Bersama LBH Semarang, Novi memperjuangkan hak Baihaqi lewat jalur hukum. Pada akhir 2021, Mahkamah Agung mengabulkan kasasi Baihaqi untuk kembali diterima sebagai pegawai negeri sipil.
Kiprah Novi memberdayakan difabel mendapat apresiasi dari sejumlah lembaga. Ia antara lain mendapat penghargaan dari Perhimpunan Indonesia Tionghoa Jawa Tengah sebagai Inisiator Sinergitas Inklusif dan Kesetaraan Hak Penyandang Disabilitas di Provinsi Jawa Tengah pada 2022. Pada 2019, stasiun televisi dan situs berita CNN menyiarkan aktivitas Novi ke dalam program Indonesian Heroes. Novi sebagai pahlawan bagi kaum difabel.
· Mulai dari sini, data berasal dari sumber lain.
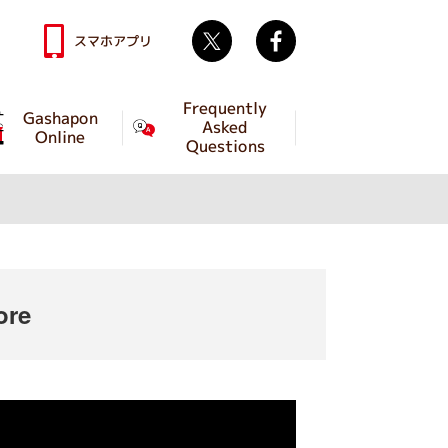
Twitter
facebook
スマホアプリ
Frequently
Gashapon
Asked
Online
Questions
ore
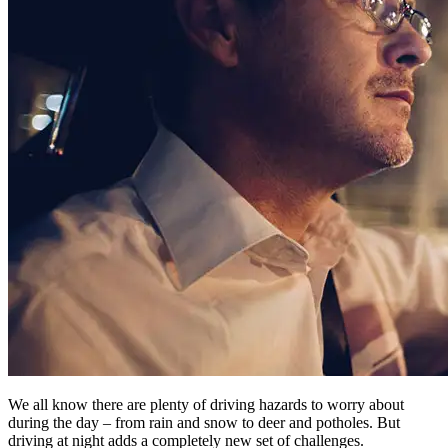
We all know there are plenty of driving hazards to worry about
during the day – from rain and snow to deer and potholes. But
driving at night adds a completely new set of challenges.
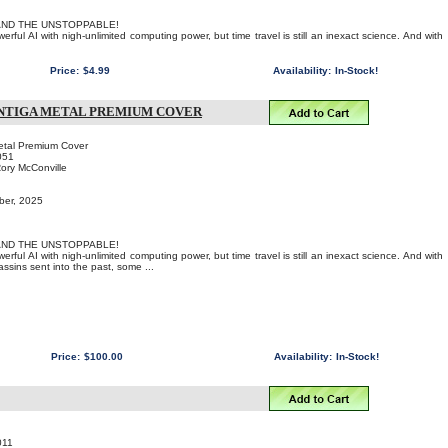
AND THE UNSTOPPABLE!
rful AI with nigh-unlimited computing power, but time travel is still an inexact science. And with
Price:
$4.99
Availability:
In-Stock!
ANTIGA METAL PREMIUM COVER
etal Premium Cover
051
Rory McConville
ber, 2025
AND THE UNSTOPPABLE!
rful AI with nigh-unlimited computing power, but time travel is still an inexact science. And with
sins sent into the past, some ...
Price:
$100.00
Availability:
In-Stock!
011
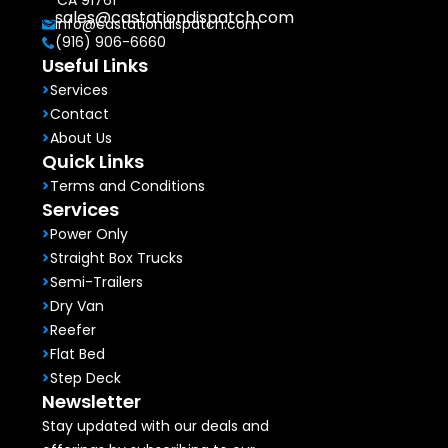
CA 91761
sales@castationdispatch.com
info@castationdispatch.com
(916) 906-6660
Useful Links
Services
Contact
About Us
Quick Links
Terms and Conditions
Services
Power Only
Straight Box Trucks
Semi-Trailers
Dry Van
Reefer
Flat Bed
Step Deck
Newsletter
Stay updated with our deals and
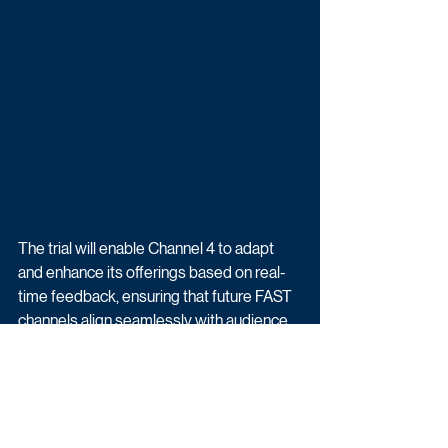
The trial will enable Channel 4 to adapt 
and enhance its offerings based on real-
time feedback, ensuring that future FAST 
channels align seamlessly with audience 
preferences. 
Channel 4 encourages viewers to dive 
into the MAFS Live experience and share 
their thoughts on social media using the 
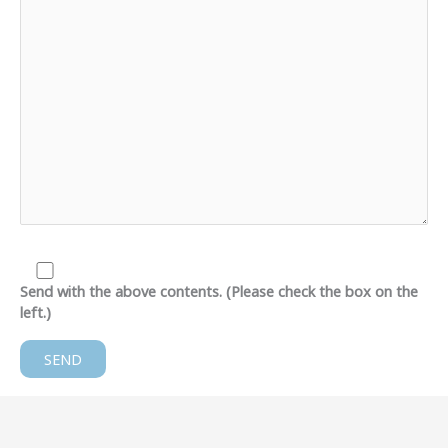
Send with the above contents. (Please check the box on the
left.)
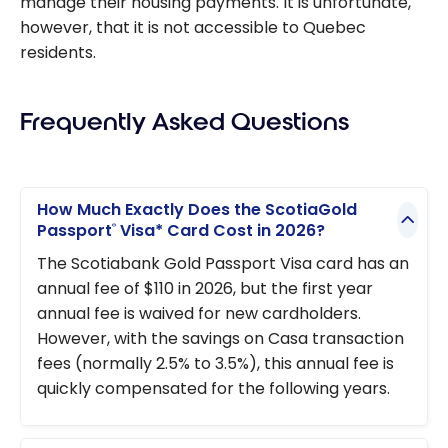
manage their housing payments. It is unfortunate,
however, that it is not accessible to Quebec
residents.
Frequently Asked Questions
How Much Exactly Does the ScotiaGold
Passport
Visa* Card Cost in 2026?
®
The Scotiabank Gold Passport Visa card has an
annual fee of $110 in 2026, but the first year
annual fee is waived for new cardholders.
However, with the savings on Casa transaction
fees (normally 2.5% to 3.5%), this annual fee is
quickly compensated for the following years.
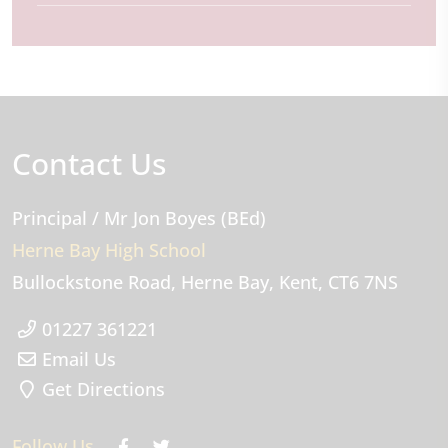
Contact Us
Principal
/ Mr Jon Boyes (BEd)
Herne Bay High School
Bullockstone Road
Herne Bay
Kent
CT6 7NS
01227 361221
Email Us
Get Directions
Follow Us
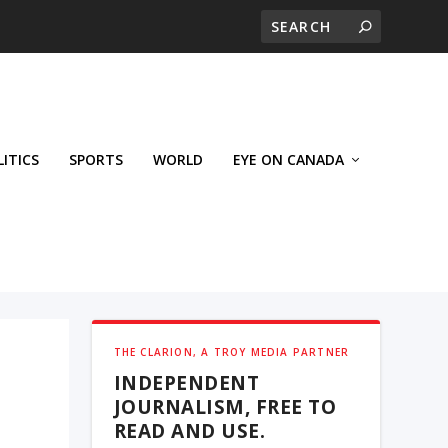
LITICS
SPORTS
WORLD
EYE ON CANADA
THE CLARION, A TROY MEDIA PARTNER
INDEPENDENT
JOURNALISM, FREE TO
READ AND USE.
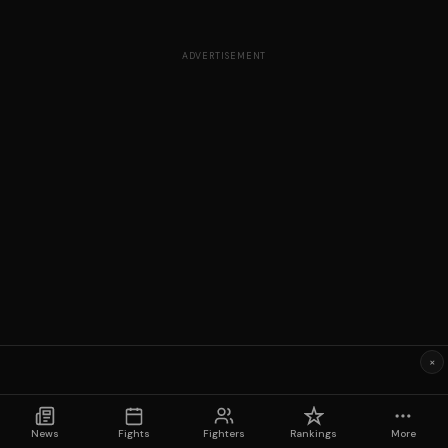
ADVERTISEMENT
×
News
Fights
Fighters
Rankings
More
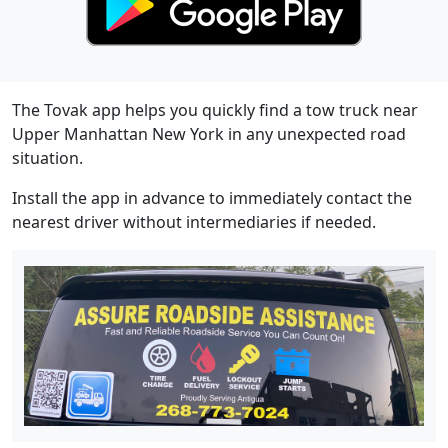
The Tovak app helps you quickly find a tow truck near
Upper Manhattan New York in any unexpected road
situation.
Install the app in advance to immediately contact the
nearest driver without intermediaries if needed.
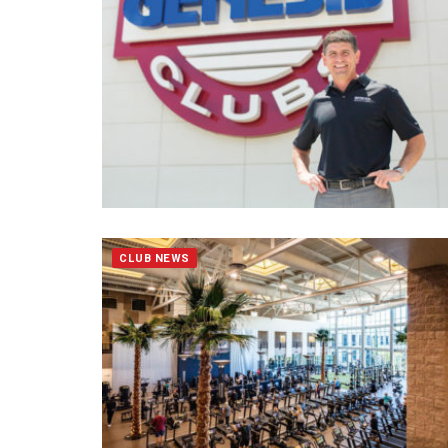
CLUB NEWS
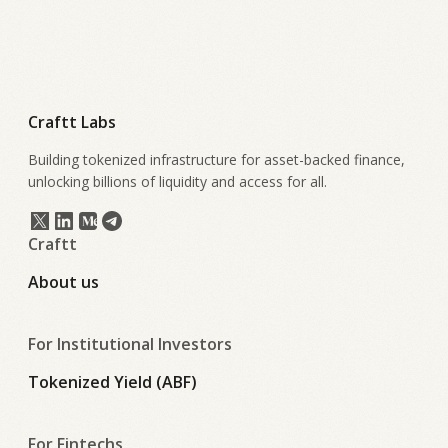
Craftt Labs
Building tokenized infrastructure for asset-backed finance,
unlocking billions of liquidity and access for all.
Craftt
About us
For Institutional Investors
Tokenized Yield (ABF)
For Fintechs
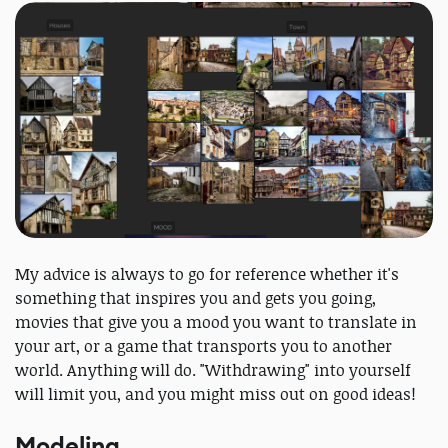
My advice is always to go for reference whether it's
something that inspires you and gets you going,
movies that give you a mood you want to translate in
your art, or a game that transports you to another
world. Anything will do. "Withdrawing" into yourself
will limit you, and you might miss out on good ideas!
Modeling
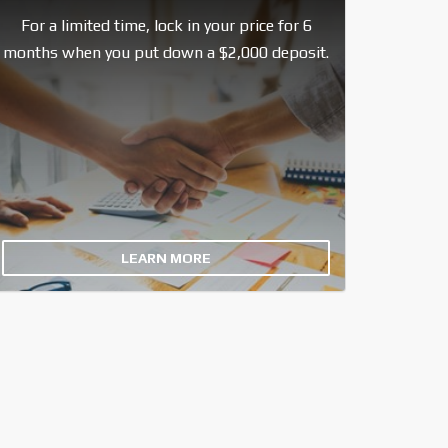
For a limited time, lock in your price for 6
months when you put down a $2,000 deposit.
LEARN MORE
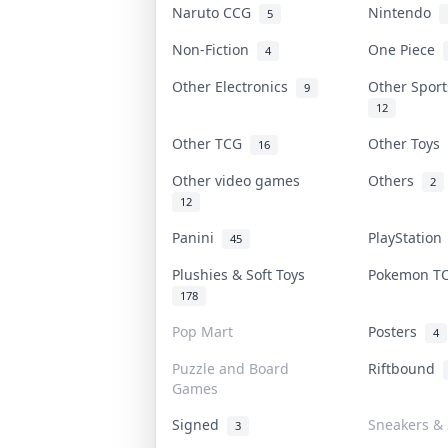
Naruto CCG
Nintendo
5
Non-Fiction
One Piece
4
Other Electronics
Other Spor
9
12
Other TCG
Other Toys
16
Other video games
Others
2
12
Panini
PlayStatio
45
Plushies & Soft Toys
Pokemon 
178
Pop Mart
Posters
4
Puzzle and Board
Riftbound
Games
Signed
Sneakers & 
3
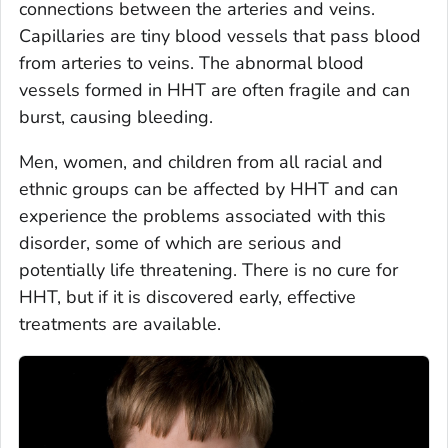
connections between the arteries and veins.
Capillaries are tiny blood vessels that pass blood
from arteries to veins. The abnormal blood
vessels formed in HHT are often fragile and can
burst, causing bleeding.
Men, women, and children from all racial and
ethnic groups can be affected by HHT and can
experience the problems associated with this
disorder, some of which are serious and
potentially life threatening. There is no cure for
HHT, but if it is discovered early, effective
treatments are available.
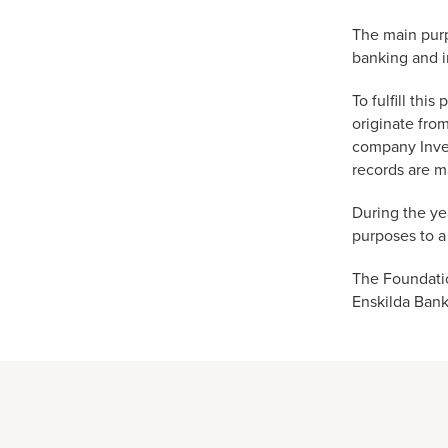
The main purp
banking and i
To fulfill th
originate fro
company Inves
records are m
During the ye
purposes to a
The Foundatio
Enskilda Bank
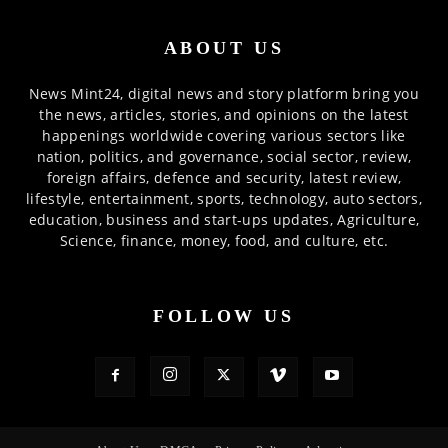
ABOUT US
News Mint24, digital news and story platform bring you
the news, articles, stories, and opinions on the latest
happenings worldwide covering various sectors like
nation, politics, and governance, social sector, review,
foreign affairs, defence and security, latest review,
lifestyle, entertainment, sports, technology, auto sectors,
education, business and start-ups updates, Agriculture,
Science, finance, money, food, and culture, etc.
FOLLOW US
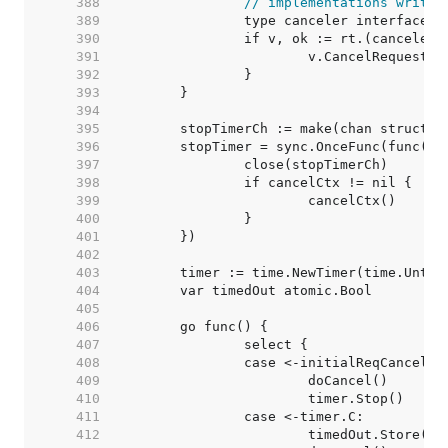
   388  
// implementations writte
   389  
   390  
   391  
   392  
   393  
   394  
   395  
   396  
   397  
   398  
   399  
   400  
   401  
   402  
   403  
   404  
   405  
   406  
   407  
   408  
   409  
   410  
   411  
   412  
Dua tahun sebelumnya, ia mendapat penghargaan Wanita Hebat dari Pemerintah Kota Semarang.
Lepas dari semua itu, sepak terjang Novi dan kawan-kawan membuat banyak difabel bisa berkarya dan hidup mandiri dengan bermartabat.
Benedicta Noviana Dibyantari
Lahir: Semarang, 28 November 1964
Pendidikan: Fakultas Ekonomi, Universitas Sanata Dharma, Yogyakarta (1983–1988)
Penghargaan:
- Penghargaan Wanita Hebat Kota Semarang (2017)
- Indonesian Heroes untuk program CNN (2019)
- Penghargaan INTI Awards dari Perhimpunan Tionghoa Indonesia Provinsi Jawa Tengah (2022)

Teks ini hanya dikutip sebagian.